* Work order *
Go through the records below and set each one down exactly, leaving out any pictures.

* Data listing *
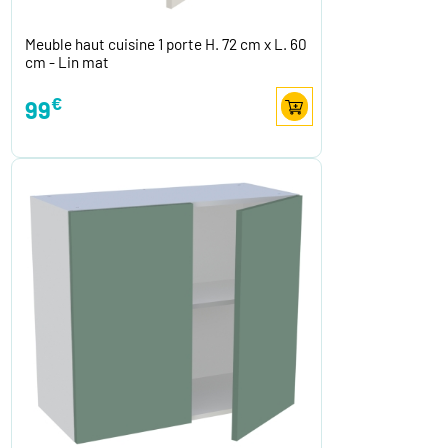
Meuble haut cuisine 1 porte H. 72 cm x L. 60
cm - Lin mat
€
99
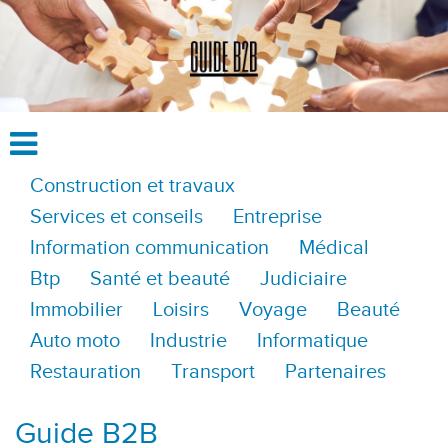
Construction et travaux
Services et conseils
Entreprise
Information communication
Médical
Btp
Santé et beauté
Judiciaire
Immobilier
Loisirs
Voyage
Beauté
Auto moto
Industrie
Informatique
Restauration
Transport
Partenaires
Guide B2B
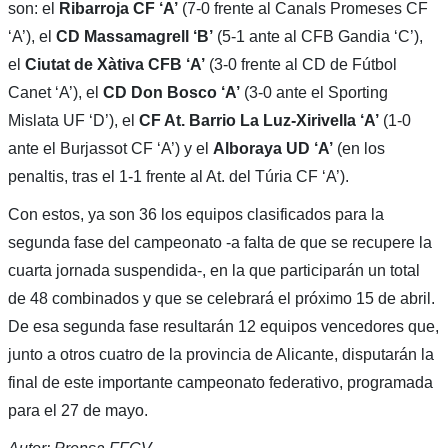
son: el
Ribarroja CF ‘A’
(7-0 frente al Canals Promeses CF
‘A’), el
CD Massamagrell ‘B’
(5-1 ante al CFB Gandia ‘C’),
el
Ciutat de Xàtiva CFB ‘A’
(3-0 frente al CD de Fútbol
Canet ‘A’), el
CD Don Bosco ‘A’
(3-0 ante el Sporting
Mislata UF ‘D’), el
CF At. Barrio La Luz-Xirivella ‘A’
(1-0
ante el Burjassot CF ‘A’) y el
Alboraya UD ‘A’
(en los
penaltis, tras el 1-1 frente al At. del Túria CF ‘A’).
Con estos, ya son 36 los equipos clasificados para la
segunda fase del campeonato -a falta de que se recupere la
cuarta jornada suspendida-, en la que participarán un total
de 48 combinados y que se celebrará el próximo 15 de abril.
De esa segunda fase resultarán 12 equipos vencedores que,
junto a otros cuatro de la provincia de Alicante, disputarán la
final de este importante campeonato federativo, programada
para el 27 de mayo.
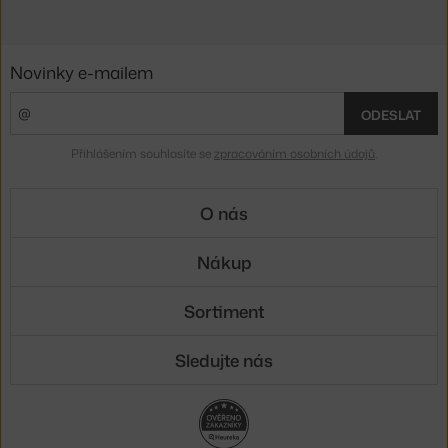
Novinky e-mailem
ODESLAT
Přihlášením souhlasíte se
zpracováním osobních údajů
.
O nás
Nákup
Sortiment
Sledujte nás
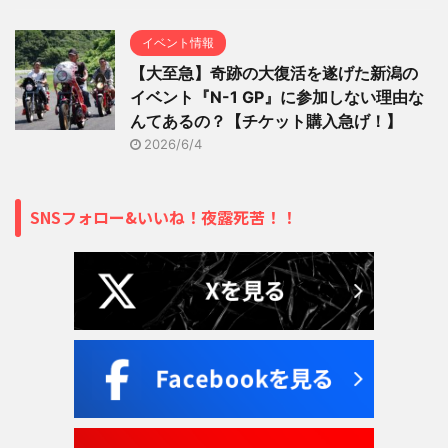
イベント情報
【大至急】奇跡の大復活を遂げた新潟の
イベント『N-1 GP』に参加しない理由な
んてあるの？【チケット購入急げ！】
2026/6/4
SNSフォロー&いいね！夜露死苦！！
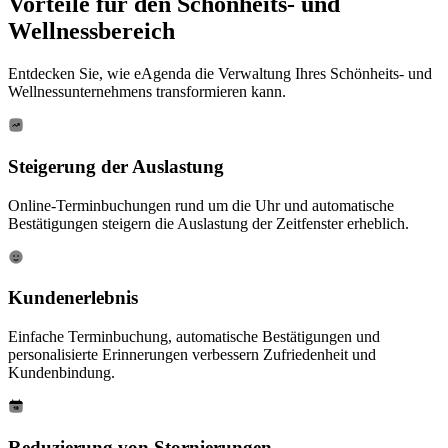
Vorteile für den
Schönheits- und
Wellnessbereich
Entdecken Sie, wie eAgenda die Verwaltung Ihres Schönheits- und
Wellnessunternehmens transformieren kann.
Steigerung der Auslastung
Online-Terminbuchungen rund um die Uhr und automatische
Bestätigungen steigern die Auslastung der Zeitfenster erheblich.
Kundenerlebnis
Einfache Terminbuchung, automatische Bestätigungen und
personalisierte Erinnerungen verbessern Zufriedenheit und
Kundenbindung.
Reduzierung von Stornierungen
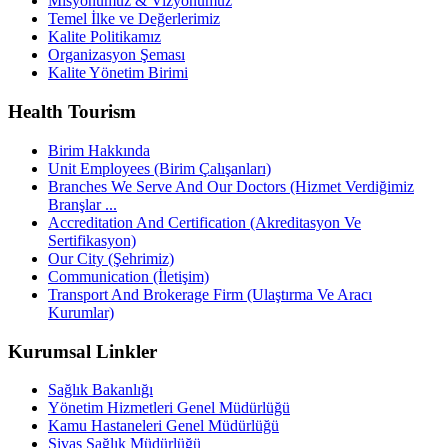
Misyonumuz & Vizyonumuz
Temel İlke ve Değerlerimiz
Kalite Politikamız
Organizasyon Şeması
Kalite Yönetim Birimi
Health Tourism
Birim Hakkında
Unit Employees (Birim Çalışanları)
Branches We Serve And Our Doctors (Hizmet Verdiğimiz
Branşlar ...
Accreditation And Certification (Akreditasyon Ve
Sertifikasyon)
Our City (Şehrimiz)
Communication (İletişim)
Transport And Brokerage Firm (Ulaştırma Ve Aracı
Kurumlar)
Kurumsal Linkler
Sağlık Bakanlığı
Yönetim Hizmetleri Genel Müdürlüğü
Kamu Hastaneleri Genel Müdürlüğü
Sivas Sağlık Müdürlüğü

* Written solution *
Meuble haut cuisine 1 porte H. 72 cm x L. 60
cm - Lin mat
€
99
Construction et travaux
Services et conseils
Entreprise
Information communication
Médical
Btp
Santé et beauté
Judiciaire
Immobilier
Loisirs
Voyage
Beauté
Auto moto
Industrie
Informatique
Restauration
Transport
Partenaires
Guide B2B
son: el
Ribarroja CF ‘A’
(7-0 frente al Canals Promeses CF
‘A’), el
CD Massamagrell ‘B’
(5-1 ante al CFB Gandia ‘C’),
el
Ciutat de Xàtiva CFB ‘A’
(3-0 frente al CD de Fútbol
Canet ‘A’), el
CD Don Bosco ‘A’
(3-0 ante el Sporting
Mislata UF ‘D’), el
CF At. Barrio La Luz-Xirivella ‘A’
(1-0
ante el Burjassot CF ‘A’) y el
Alboraya UD ‘A’
(en los
penaltis, tras el 1-1 frente al At. del Túria CF ‘A’).
Con estos, ya son 36 los equipos clasificados para la
segunda fase del campeonato -a falta de que se recupere la
cuarta jornada suspendida-, en la que participarán un total
de 48 combinados y que se celebrará el próximo 15 de abril.
De esa segunda fase resultarán 12 equipos vencedores que,
junto a otros cuatro de la provincia de Alicante, disputarán la
final de este importante campeonato federativo, programada
para el 27 de mayo.
Novinky e-mailem
ODESLAT
Přihlášením souhlasíte se
zpracováním osobních údajů
.
O nás
Nákup
Sortiment
Sledujte nás
イベント情報
【大至急】奇跡の大復活を遂げた新潟の
イベント『N-1 GP』に参加しない理由な
んてあるの？【チケット購入急げ！】
2026/6/4
SNSフォロー&いいね！夜露死苦！！
Vorteile für den
Schönheits- und
Wellnessbereich
Entdecken Sie, wie eAgenda die Verwaltung Ihres Schönheits- und
Wellnessunternehmens transformieren kann.
Steigerung der Auslastung
Online-Terminbuchungen rund um die Uhr und automatische
Bestätigungen steigern die Auslastung der Zeitfenster erheblich.
Kundenerlebnis
Einfache Terminbuchung, automatische Bestätigungen und
personalisierte Erinnerungen verbessern Zufriedenheit und
Kundenbindung.
Reduzierung von Stornierungen
Misyonumuz & Vizyonumuz
Temel İlke ve Değerlerimiz
Kalite Politikamız
Organizasyon Şeması
Kalite Yönetim Birimi
Health Tourism
Birim Hakkında
Unit Employees (Birim Çalışanları)
Branches We Serve And Our Doctors (Hizmet Verdiğimiz
Branşlar ...
Accreditation And Certification (Akreditasyon Ve
Sertifikasyon)
Our City (Şehrimiz)
Communication (İletişim)
Transport And Brokerage Firm (Ulaştırma Ve Aracı
Kurumlar)
Kurumsal Linkler
Sağlık Bakanlığı
Yönetim Hizmetleri Genel Müdürlüğü
Kamu Hastaneleri Genel Müdürlüğü
Sivas Sağlık Müdürlüğü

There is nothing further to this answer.